Il cinema francese, che tanti anni fa aveva rotto il silenzio sui lager con l'epocale documentario di Resnais "Notte e nebbia", sente ancora il bisogno di confrontarsi con la Shoah. E i distributori italiani accordano fiducia ai cugini d'oltralpe: prossimamente vedremo "Il segreto di Sarah" di Gilles Pasquet-Brenner, per la Giornata della Memoria è uscito invece questo "Vento di primavera". Entrambi rievocano l'episodio dell'ammassamento di tredicimila deportati nel Velodromo d'Inverno (Pinochet ha solo variato sul tema...), e nel caso del film dell'ex giornalista Rose Bosch l'ingresso nel palazzetto è anche una delle due sequenze migliori.
Il biglietto da visita invece non lasciava presagire nulla di buono. Una Parigi presentata - nella primissima inquadratura - con la torre Eiffel accompagnata dalle note di Edith Piaf era quanto di più visto e stravisto ci si potesse aspettare. E tutta la prima parte del film è in bilico tra due estremi, l'estremo basso di dialoghi abbondantemente risaputi, ad esempio sull'ebraicità o meno di personaggi del passato, l'estremo alto della sana confusione delle acque operata dall'autrice, che fa sfilare un prete con la stella di David e sceglie come protagonista una famiglia d'origine tedesca, consegnata agli aguzzini tedeschi dagli stessi francesi.
La particolarità del rastrellamento del velodromo è proprio questa: nessun tedesco si è sporcato le mani, sono stati i francesi a sacrificare i loro connazionali (per scusarsi ufficialmente mezzo secolo dopo, nel 1995, per bocca di Chirac). I nazisti, salvo supervisionare sul territorio di tanto in tanto, hanno solo organizzato la deportazione a tavolino. E se l'entrata in scena di Hitler, con un primo piano smorfioso e sbraitante stile Hynkel presto mutato in un campo lungo che ne immortala la macabra normalità, è la seconda sequenza degna di nota del film, un'altra buona idea è quella di mantenere sempre l'ambientazione in Francia (il treno diretto in Polonia lo vediamo solo allontanarsi), riservandole la trasferta all'estero per pochi importanti centri decisionali del Reich.
Se dunque l'impianto dell'opera è imbastito con criterio e un paio di bei momenti si contano anche, la realizzazione complessiva lascia tuttavia molto a desiderare. Sembra proprio che l'autrice abbia optato per un onesto (per non dire sciatto) film didattico, senza alcuna velleità artistica, che azzera decenni di dibattito sull'opportunità e le modalità di rappresentazione della tragedia e che poteva finire direttamente in televisione. Ha avuto senz'altro ragione, visto l'enorme successo in patria.
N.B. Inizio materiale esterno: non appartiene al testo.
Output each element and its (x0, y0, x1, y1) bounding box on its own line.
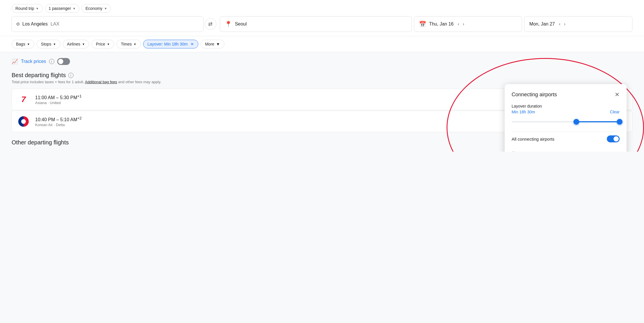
passengers-label: 1 passenger (49, 6, 71, 11)
trip-options: Round trip ▼ 1 passenger ▼ Economy ▼ (12, 4, 632, 13)
price-chevron: ▼ (107, 43, 110, 46)
layover-close-icon[interactable]: ✕ (190, 42, 194, 46)
return-prev-btn[interactable]: ‹ (558, 20, 562, 28)
slider-fill (576, 121, 620, 122)
return-next-btn[interactable]: › (563, 20, 566, 28)
destination-city: Seoul (235, 21, 247, 27)
flight-2-airlines: Korean Air · Delta (35, 123, 563, 127)
search-row: Los Angeles LAX ⇄ 📍 Seoul 📅 Thu, Jan 16 … (12, 16, 632, 32)
layover-duration-label: Layover duration (512, 104, 620, 108)
origin-icon (17, 23, 19, 26)
panel-close-btn[interactable]: ✕ (615, 91, 620, 98)
cabin-btn[interactable]: Economy ▼ (82, 4, 111, 13)
trip-type-chevron: ▼ (36, 7, 39, 10)
more-label: More (205, 42, 214, 46)
asiana-logo-text: 7 (21, 95, 26, 104)
fees-suffix: and other fees may apply. (118, 80, 161, 84)
more-filter-btn[interactable]: More ▼ (201, 40, 224, 48)
panel-header: Connecting airports ✕ (512, 91, 620, 98)
return-date-nav: ‹ › (558, 20, 567, 28)
flight-1-time-range: 11:00 AM – 5:30 PM+1 (35, 94, 563, 100)
layover-value-row: Min 18h 30m Clear (512, 110, 620, 114)
panel-title: Connecting airports (512, 92, 557, 98)
depart-date: Thu, Jan 16 (429, 21, 454, 27)
filter-row: Bags ▼ Stops ▼ Airlines ▼ Price ▼ Times … (0, 36, 644, 52)
destination-pin-icon: 📍 (225, 21, 232, 28)
track-prices-info-icon[interactable]: i (49, 59, 54, 64)
times-label: Times (121, 42, 132, 46)
depart-date-field[interactable]: 📅 Thu, Jan 16 ‹ › (414, 16, 522, 32)
return-date-field[interactable]: Mon, Jan 27 ‹ › (524, 16, 632, 32)
bags-filter-btn[interactable]: Bags ▼ (12, 40, 34, 48)
layover-section: Layover duration Min 18h 30m Clear (512, 104, 620, 125)
track-prices-label: Track prices (21, 59, 46, 64)
more-chevron: ▼ (216, 42, 220, 46)
layover-label: Layover: Min 18h 30m (147, 42, 188, 46)
layover-filter-btn[interactable]: Layover: Min 18h 30m ✕ (143, 40, 199, 48)
date-fields: 📅 Thu, Jan 16 ‹ › Mon, Jan 27 ‹ › (414, 16, 632, 32)
trip-type-btn[interactable]: Round trip ▼ (12, 4, 43, 13)
passengers-chevron: ▼ (73, 7, 76, 10)
all-airports-label: All connecting airports (512, 137, 555, 141)
best-flights-info-icon[interactable]: i (68, 73, 73, 78)
all-airports-row: All connecting airports (512, 132, 620, 146)
airlines-chevron: ▼ (82, 43, 85, 46)
slider-thumb-left[interactable] (573, 119, 579, 125)
asiana-logo: 7 (18, 94, 29, 105)
origin-city: Los Angeles (22, 21, 48, 27)
trip-type-label: Round trip (15, 6, 34, 11)
flight-2-times: 10:40 PM – 5:10 AM+2 Korean Air · Delta (35, 116, 563, 127)
flight-2-time-range: 10:40 PM – 5:10 AM+2 (35, 116, 563, 122)
return-date: Mon, Jan 27 (529, 21, 555, 27)
main-content: 📈 Track prices i Best departing flights … (0, 52, 644, 152)
calendar-icon: 📅 (419, 21, 426, 28)
cabin-chevron: ▼ (104, 7, 107, 10)
bags-chevron: ▼ (27, 43, 30, 46)
times-filter-btn[interactable]: Times ▼ (116, 40, 141, 48)
destination-field[interactable]: 📍 Seoul (220, 16, 412, 32)
price-filter-btn[interactable]: Price ▼ (91, 40, 114, 48)
layover-value: Min 18h 30m (512, 110, 535, 114)
airlines-filter-btn[interactable]: Airlines ▼ (63, 40, 89, 48)
best-flights-title: Best departing flights (12, 72, 66, 79)
stops-filter-btn[interactable]: Stops ▼ (37, 40, 60, 48)
price-label: Price (96, 42, 105, 46)
airlines-label: Airlines (67, 42, 80, 46)
connecting-airports-panel: Connecting airports ✕ Layover duration M… (505, 84, 627, 152)
flight-1-airlines: Asiana · United (35, 101, 563, 105)
best-flights-subtitle: Total price includes taxes + fees for 1 … (12, 80, 84, 84)
times-chevron: ▼ (134, 43, 136, 46)
cabin-label: Economy (85, 6, 102, 11)
top-bar: Round trip ▼ 1 passenger ▼ Economy ▼ Los… (0, 0, 644, 36)
panel-overlay-container: Connecting airports ✕ Layover duration M… (499, 67, 638, 152)
korean-air-logo (18, 116, 29, 127)
track-prices-icon: 📈 (12, 58, 18, 65)
origin-field[interactable]: Los Angeles LAX (12, 16, 204, 32)
all-airports-toggle[interactable] (607, 135, 620, 142)
track-prices-row: 📈 Track prices i (12, 58, 632, 65)
korean-air-logo-container (18, 116, 29, 127)
depart-prev-btn[interactable]: ‹ (456, 20, 460, 28)
bags-label: Bags (16, 42, 25, 46)
passengers-btn[interactable]: 1 passenger ▼ (45, 4, 80, 13)
stops-chevron: ▼ (53, 43, 56, 46)
origin-code: LAX (51, 21, 59, 27)
flight-1-times: 11:00 AM – 5:30 PM+1 Asiana · United (35, 94, 563, 105)
clear-button[interactable]: Clear (610, 110, 620, 114)
track-prices-toggle[interactable] (57, 58, 70, 65)
additional-fees-link[interactable]: Additional bag fees (85, 80, 117, 84)
stops-label: Stops (41, 42, 51, 46)
swap-button[interactable]: ⇄ (205, 18, 216, 30)
layover-slider[interactable] (512, 119, 620, 125)
depart-next-btn[interactable]: › (462, 20, 465, 28)
slider-thumb-right[interactable] (617, 119, 623, 125)
depart-date-nav: ‹ › (456, 20, 465, 28)
airports-section-label: Airports (512, 150, 620, 152)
La notevole affluenza di giovanissimi ne attesta pure la necessità. E chi l'avrebbe mai detto, date le tante opere sul tema. Guai però a esaltare "Vento di primavera" al di là di questi indubbi meriti sociologici.
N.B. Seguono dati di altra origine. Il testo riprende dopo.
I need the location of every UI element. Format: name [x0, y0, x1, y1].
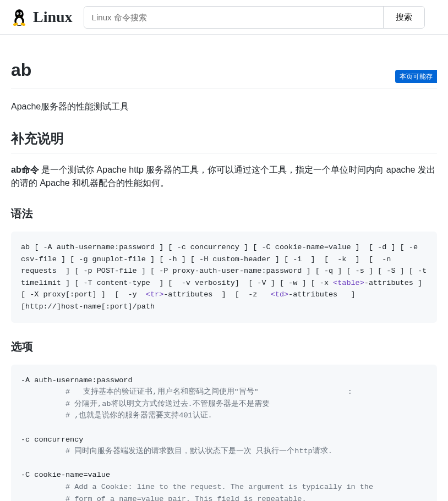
options-block: -A auth-username:password # 支持基本的验证证书,用户… [11, 365, 437, 501]
desc-strong: ab命令 [11, 165, 39, 174]
svg-point-5 [18, 13, 19, 14]
logo-text: Linux [33, 5, 73, 29]
page-title: ab [11, 57, 31, 83]
header-bar: Linux 搜索 [0, 0, 448, 35]
tux-icon [11, 8, 28, 26]
subtitle: Apache服务器的性能测试工具 [11, 100, 437, 113]
heading-syntax: 语法 [11, 205, 437, 222]
heading-options: 选项 [11, 338, 437, 355]
title-row: ab 本页可能存 [11, 57, 437, 89]
search-form: 搜索 [84, 6, 425, 29]
content: ab 本页可能存 Apache服务器的性能测试工具 补充说明 ab命令 是一个测… [0, 35, 448, 501]
desc-rest: 是一个测试你 Apache http 服务器的工具，你可以通过这个工具，指定一个… [11, 165, 435, 188]
logo[interactable]: Linux [11, 5, 73, 29]
status-badge[interactable]: 本页可能存 [395, 70, 437, 83]
search-button[interactable]: 搜索 [383, 7, 424, 28]
svg-point-6 [20, 13, 21, 14]
search-input[interactable] [84, 7, 383, 28]
syntax-block: ab [ -A auth-username:password ] [ -c co… [11, 232, 437, 323]
heading-supplement: 补充说明 [11, 129, 437, 153]
description: ab命令 是一个测试你 Apache http 服务器的工具，你可以通过这个工具… [11, 163, 437, 190]
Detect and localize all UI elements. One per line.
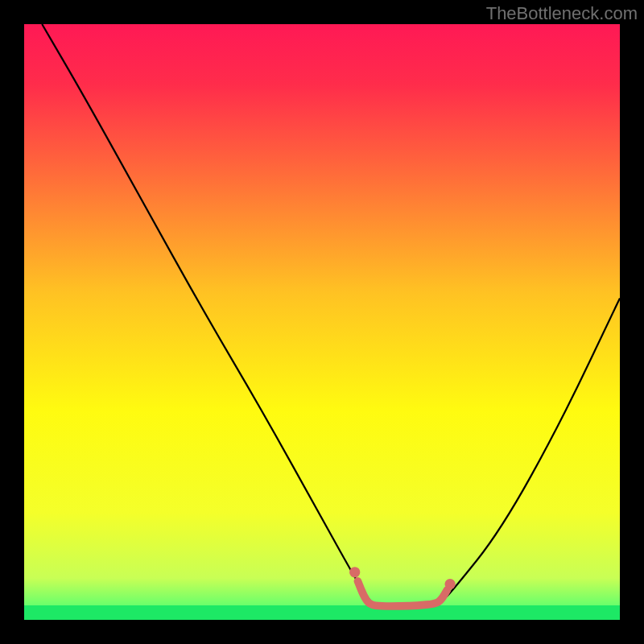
optimal-zone-dot-right <box>444 579 455 589</box>
watermark-text: TheBottleneck.com <box>486 3 638 24</box>
chart-plot-area <box>24 24 620 620</box>
chart-container: TheBottleneck.com <box>0 0 644 644</box>
chart-curve-layer <box>24 24 620 620</box>
optimal-zone-marker-line <box>357 581 447 606</box>
optimal-zone-dot-left <box>349 567 360 577</box>
bottleneck-curve-line <box>42 24 620 608</box>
Breve, semiseria nota a margine: a una celebrità (Jean Reno), vengono affiancati un'attrice dalle attraenti sembianze "ariane" - malgrado le origini in parte ebraiche - (Mélanie Laurent), e un eroico bambino biondo con gli occhi azzurri, il più coraggioso tra i deportati. Il cast accattivante non presuppone una sorta di selezione "razziale" in piccolissima scala?